I know that CS would help the child. However, I'm fully capable of making it on my own. I know that it would still be a struggle. BUT, I have my career and I could move closer to family who could help if need be.  Part of me wants him and his family to know that I would never choose to keep a child simply to A. be with someone who no women deserves (at least I know I deserve better) B. for his money. Besides I'm sure whatever cs I'd receive would simply go straight to child care. 

Does a man who isn't married to me have the right to demand a paternity test? I'm wondering if I can keep him off the birth certificate, raise the child on my own and not demand cs so that we could skip a custody battle and simply work out visitation rights with him so he can see the child. 

Any advice? Is this possible? Does it sound unreasonable? I also don't think having conversations about the child via email is correct. But I don't feel safe alone with him either. 

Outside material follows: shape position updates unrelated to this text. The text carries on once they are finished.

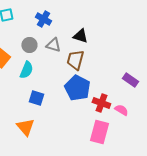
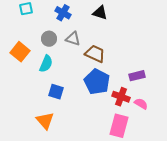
black triangle: (80, 36) -> (100, 13), moved
brown trapezoid: (75, 60) -> (95, 54), turned 100
purple rectangle: (130, 80) -> (137, 76), moved, turned -49

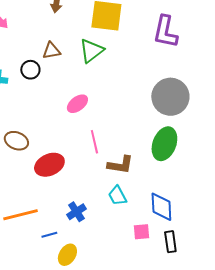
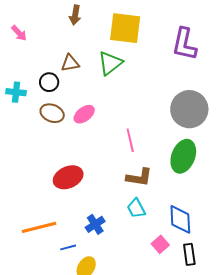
pink ellipse: (77, 104) -> (84, 114), moved
brown ellipse: (16, 141) -> (52, 113), moved
pink line: (94, 142) -> (130, 140), moved
pink square: (141, 232) -> (160, 244), turned -36

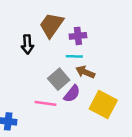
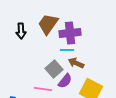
purple cross: (78, 36) -> (70, 33), size x1.5
black arrow: (27, 44) -> (21, 31), moved

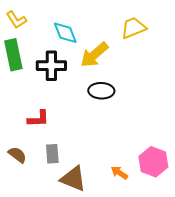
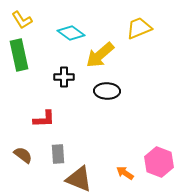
cyan diamond: (65, 33) -> (71, 33), turned -32
black cross: (51, 66) -> (64, 77), moved, size x0.7

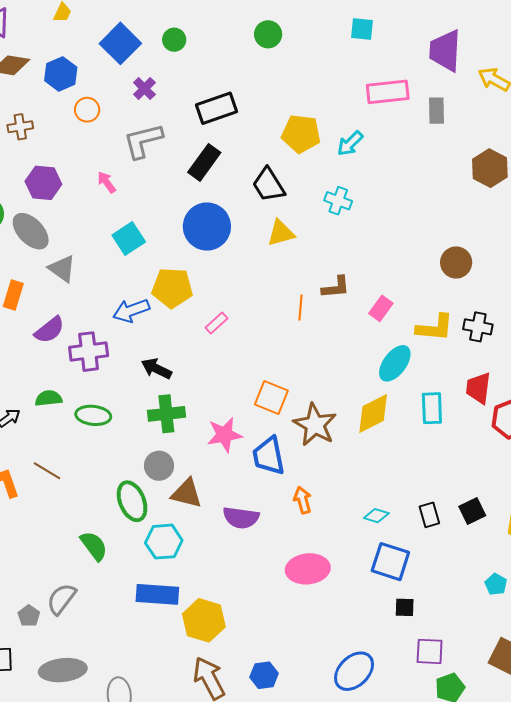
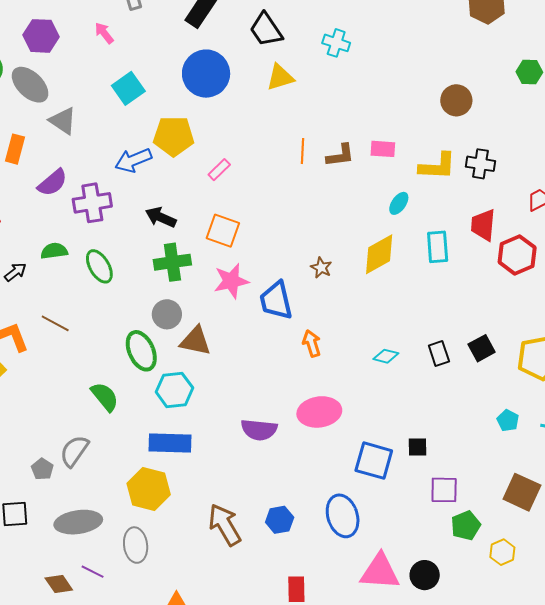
brown L-shape: (336, 287) -> (340, 155), moved
pink rectangle: (381, 308) -> (383, 149), turned 60
cyan ellipse: (395, 363) -> (399, 203), size x0.6
orange square: (271, 397) -> (223, 231), moved
green ellipse: (93, 415) -> (99, 266), turned 56
brown star: (315, 425) -> (321, 268), size x0.5
purple semicircle: (241, 518) -> (259, 430), moved
blue square: (390, 562) -> (374, 461), moved
yellow hexagon: (204, 620) -> (149, 489), moved
blue ellipse: (354, 671) -> (343, 516), moved, turned -60

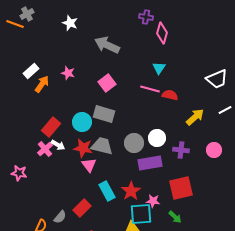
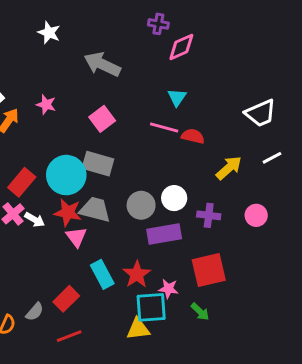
pink diamond: (162, 33) -> (181, 47), turned 50
cyan circle: (82, 122) -> (66, 175), size x1.4
white arrow: (58, 145) -> (35, 220), moved

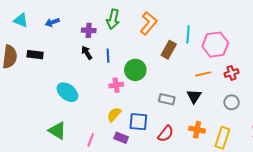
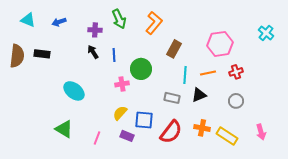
green arrow: (113, 19) -> (119, 19), turned -36
cyan line: (188, 34) -> (185, 75), moved
black triangle: (194, 96) -> (199, 95), turned 35
red semicircle: (166, 134) -> (171, 132), size x1.4
yellow rectangle: (222, 138) -> (227, 136), turned -75

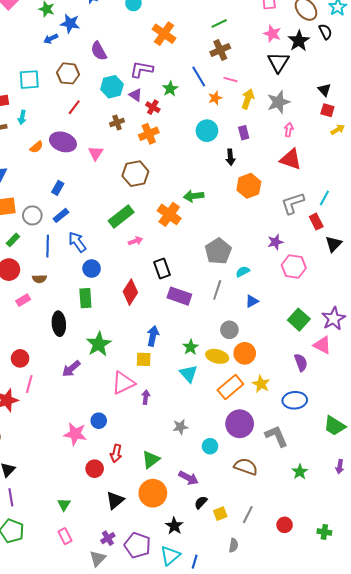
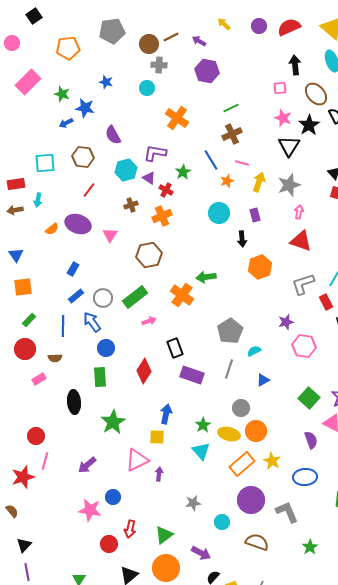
gray circle: (32, 215) -> (103, 298), moved
purple arrow: (71, 369) -> (87, 465), moved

Re: Most a positive post though advice appreciated

  • This is just my two cents. I know where you're coming from. I don't want this BD to have anything to do with baby. But, I know that the baby deserves to have BOTH parents in Baby's life. And,  yes, BD has the right to file for paternity. He has a RIGHT to know his child. From what you've said, he won't make the effort. But, at least you can tell your LO that you did everything possible to make sure he had access to LO.

    The scariest thing for any single woman is that the father will flip and try to take the child away from you. Men know this, and they use it frequently. I guess so they can feel like they're in control of something. Not establishing paternity won't prevent that from happening. The best thing you can do is establish paternity and custody from the get go. Talk to your local Attorney General. The court is NOT going to take an infant away from the mother without REALLY REALLY good reason. I mean really good reason.

    Communicating through email ONLY is actually really smart. That way, everything is in writing. You never know when you might need it.